Le sfigurano con l’acido. A volte con la complicità delle altre
donne della famiglia-clan.
Ad assassinare Hina Saleem è stato suo padre: Mohammed, un
immigrato di 51 anni. Le ha tagliato la gola, mentre due zii la
tenevano ben ferma. Come si sgozza un agnello. Poi l’ha
seppellita nella nuda terra del giardino di casa, in direzione
della Mecca, secondo l’usanza musulmana.
Hina voleva vivere come un’occidentale! Questa la sua “colpa”. E
per questo era stata già altre volte minacciata, punita,
picchiata. Ma aveva trovato il coraggio di denunciare le
violenze. Aveva lasciato la casa paterna. Quella casa, dove l’11
agosto non c’era nessun altra donna. Neppure la madre, Bushra
Begun da Gujrat, moglie di Mohammed Saleem, da cui ha avuto,
oltre a Hina, altri cinque figli. “Hina non era una buona
musulmana. Mio marito ha lavato un’onta per tutta la famiglia”,
avrebbe dichiarato la donna al suo rientro dal Pachistan.

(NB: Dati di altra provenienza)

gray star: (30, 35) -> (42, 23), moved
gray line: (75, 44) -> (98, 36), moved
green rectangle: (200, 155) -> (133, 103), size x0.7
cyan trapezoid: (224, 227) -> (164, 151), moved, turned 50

Ma poi, forse dopo lunghi colloqui-interrogatori, ha trovato il
coraggio di denunciare il coniuge per l’omicidio della figlia.
Questi era stato già arrestato il 14 agosto da una pattuglia dei
Carabinieri di Gardone Valtrompia. In lui solo la fanatica
soddisfazione di aver lavato col sangue il disonore procurato
dalla figlia. La “sciagurata” non solo portava la minigonna, ma
si era anche rifiutata di sposare chi diceva lui. Era andata
perfino a vivere con un giovane di Brescia di 33 anni.

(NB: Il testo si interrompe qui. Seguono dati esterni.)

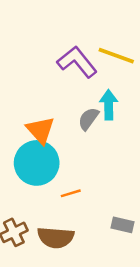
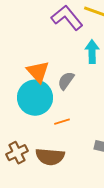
gray semicircle: (88, 119) -> (66, 81), moved

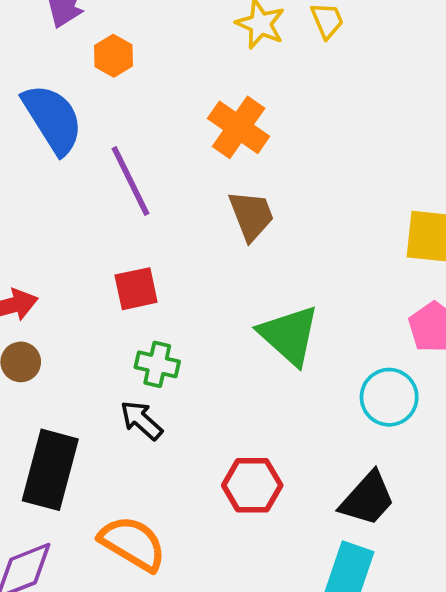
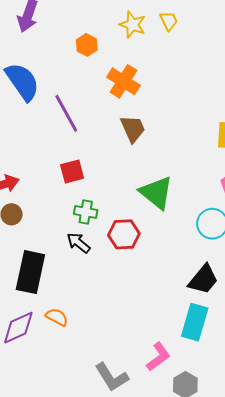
orange hexagon: (113, 56) -> (87, 45), moved
red hexagon: (252, 485) -> (124, 234), moved
orange semicircle: (133, 543) -> (57, 317), moved, size x0.6

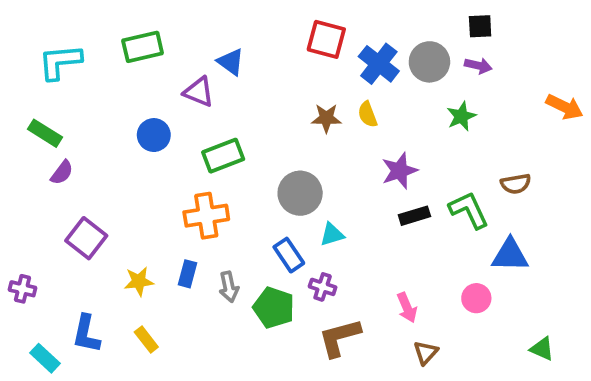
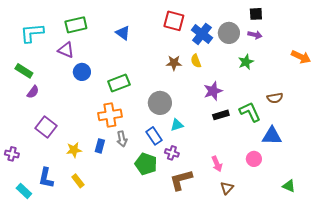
purple triangle: (199, 92) -> (66, 50), moved
gray arrow: (229, 287) -> (122, 139), moved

Hina, la “svergognata”, “la disubbidiente”, si era sottratta a
quel padre padrone, la cui mentalità, purtroppo non è isolata.
Basti ricordare, ad esempio, le sconcertanti affermazioni di
ragazze musulmane al ristorante pachistano “Tabac” di Brescia,
convinte che “le nozze di famiglia” sono un valore da
rispettare.
Bene ha fatto la comunità pachistana in Italia a prendere le
distanze da tutto questo, sottolineando come la maggior parte
dei musulmani siano ben integrati e rispettino le leggi del
nostro Stato. Il caso di Hina oltre all’indignazione, aveva
infatti alimentato le polemiche contro la recente proposta
governativa di concedere la cittadinanza agli immigrati dopo
soli 5 anni.
Il padre di Hina stava espletando le pratiche di cittadinanza. E
di questo nostro Stato laico non disdegna il diritto di
avvalersi della facoltà di non rispondere ai magistrati. Per
quanto riguarda le donne, è stato il loro grande Movimento
d’emancipazione a introdurre cambiamenti profondi nel costume e
nelle leggi, contribuendo in modo determinante ad affermare la
priorità del diritto degli individui ad autodeterminarsi,
realizzando se stessi anche al di fuori e contro le pretese
identitario del gruppo.
Un motto del Movimento femminista è stato: “Io sono Mia”.
Oggi questo diritto è alla base dei Paesi civili! Vale per ogni
essere umano. È auspicabile che anche le donne musulmane lo
rivendichino con forza e guardino alle tante più o meno
sconosciute Hina, martiri della lotta per l’emancipazione.